Let's talk about Clustering

请注意,本文编写于 178 天前,最后修改于 48 天前,其中某些信息可能已经过时。

This post is about clustering. I will make a short introduction of traditional methods, then talk about a magical algorithm published by Alex Rodriguez and Alessandro Laio on Science magazine, 2014. I call it magical because it's simple yet powerful, and super intuitive. The principle behind it is really semantic.

Clustering, as a kind of unsupervised learning method, aims to divide dataset into some pieces (i.e. "classes"), making the intraclass difference1 as small as possible while the interclass difference2 as large as possible.

For example, the picture bellow shows 5000 points scattered on a 2-D plane, we humans can easily assign them into 15 groups, because there is an obvious distributing pattern of these points. The question is, how could computers finish this job?

5000 points scattered on a 2-D plane
5000 points scattered on a 2-D plane

Traditional methods

In the past few decades many algorithms have been developed just to finish this "simple" task, some of them are quite delicate and beautiful. However, depending on the rationale behind them, they all have some shortcomings like any other algorithm does. They are either slow or too complicated to implement, or just cannot finish the job.

The C-Means algorithm might be the most famous one of its kind.
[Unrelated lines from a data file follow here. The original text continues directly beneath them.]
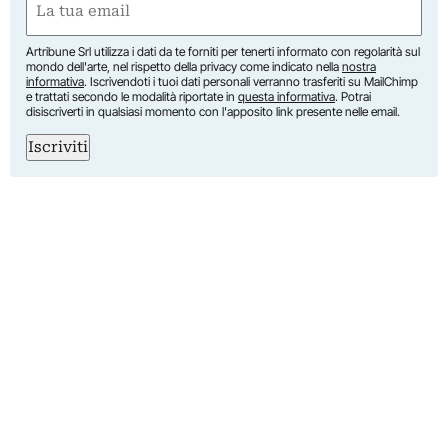
(Obbligatorio)
Artribune Srl utilizza i dati da te forniti per tenerti informato con regolarità sul
mondo dell'arte, nel rispetto della privacy come indicato nella
nostra
informativa
. Iscrivendoti i tuoi dati personali verranno trasferiti su MailChimp
e trattati secondo le modalità riportate in
questa informativa
. Potrai
disiscriverti in qualsiasi momento con l'apposito link presente nelle email.
Iscriviti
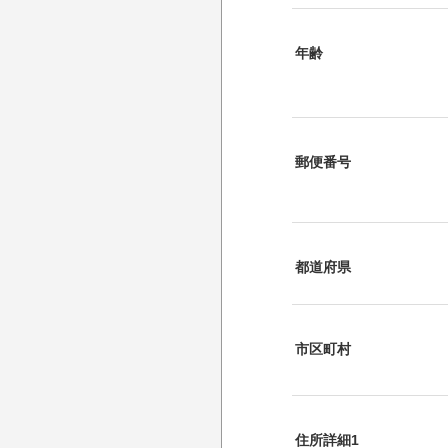
年齢
郵便番号
都道府県
市区町村
住所詳細1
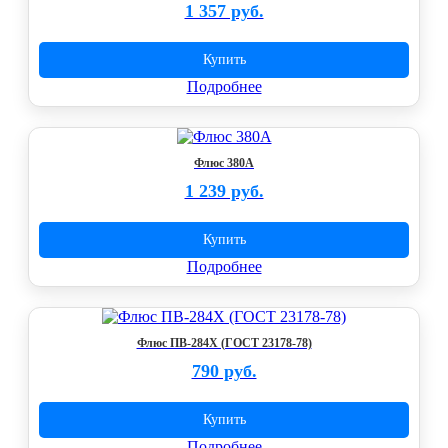
1 357 руб.
Купить
Подробнее
Флюс 380А
1 239 руб.
Купить
Подробнее
Флюс ПВ-284Х (ГОСТ 23178-78)
790 руб.
Купить
Подробнее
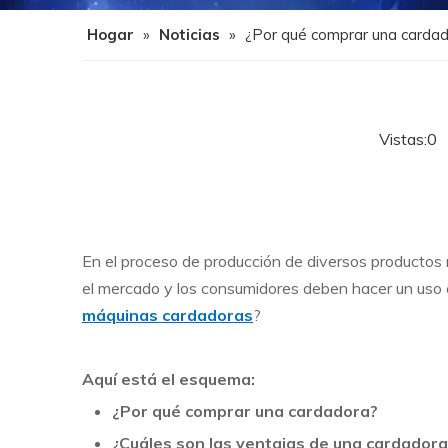
Hogar
»
Noticias
»
¿Por qué comprar una carda
Vistas:
0
A
En el proceso de producción de diversos productos 
el mercado y los consumidores deben hacer un uso 
máquinas cardadoras
?
Aquí está el esquema:
¿Por qué comprar una cardadora?
¿Cuáles son las ventajas de una cardadora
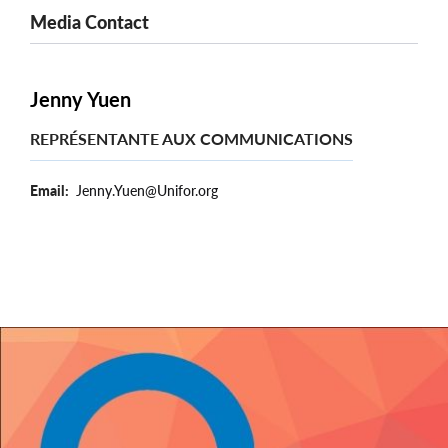
Media Contact
Jenny Yuen
REPRÉSENTANTE AUX COMMUNICATIONS
Email
Jenny.Yuen@Unifor.org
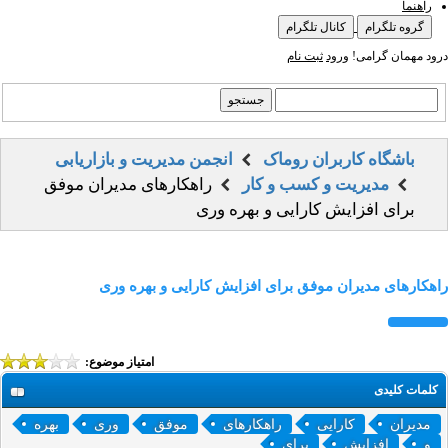
راهنما
گروه تلگرام
کانال تلگرام
درود مهمان گرامی!
ورود
ثبت نام
باشگاه کاربران روماک
انجمن مدیریت و بازاریابی
مدیریت و کسب و کار
راهکارهای مدیران موفق
برای افزایش کارایی و بهره وری
راهکارهای مدیران موفق برای افزایش کارایی و بهره وری
امتیاز موضوع:
کلمات کلیدی
مدیران
کارایی
راهکارهای
موفق
وری
بهره
و
افزایش
برای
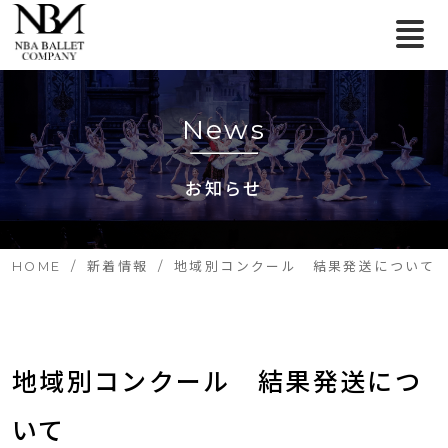
News
お知らせ
HOME
新着情報
地域別コンクール 結果発送について
地域別コンクール　結果発送につ
いて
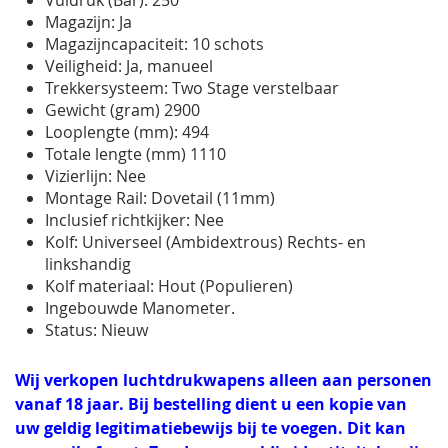
Magazijn: Ja
Magazijncapaciteit: 10 schots
Veiligheid: Ja, manueel
Trekkersysteem: Two Stage verstelbaar
Gewicht (gram) 2900
Looplengte (mm): 494
Totale lengte (mm) 1110
Vizierlijn: Nee
Montage Rail: Dovetail (11mm)
Inclusief richtkijker: Nee
Kolf: Universeel (Ambidextrous) Rechts- en
linkshandig
Kolf materiaal: Hout (Populieren)
Ingebouwde Manometer.
Status: Nieuw
Wij verkopen luchtdrukwapens alleen aan personen
vanaf 18 jaar. Bij bestelling dient u een kopie van
uw geldig legitimatiebewijs bij te voegen. Dit kan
We randomly choose some points as cluster centers at first, then we assign points into some clusters by their "distance" to cluster centers, then calculate new centers to replace old ones. This procedure is accomplished by repeating those steps several times, until cluster centers do not move anymore. This method is inspirational, and many similar methods have been developed, such as Fuzzy C-Means, which uses a fuzzy matrix to weight the target function. This kind of algorithms are easy to implement and are simple to understand, but as been mentioned above, the initial cluster centers are very important, and results vary under different initial state. That makes these algorithms not robust enough, thus not reliable in some cases.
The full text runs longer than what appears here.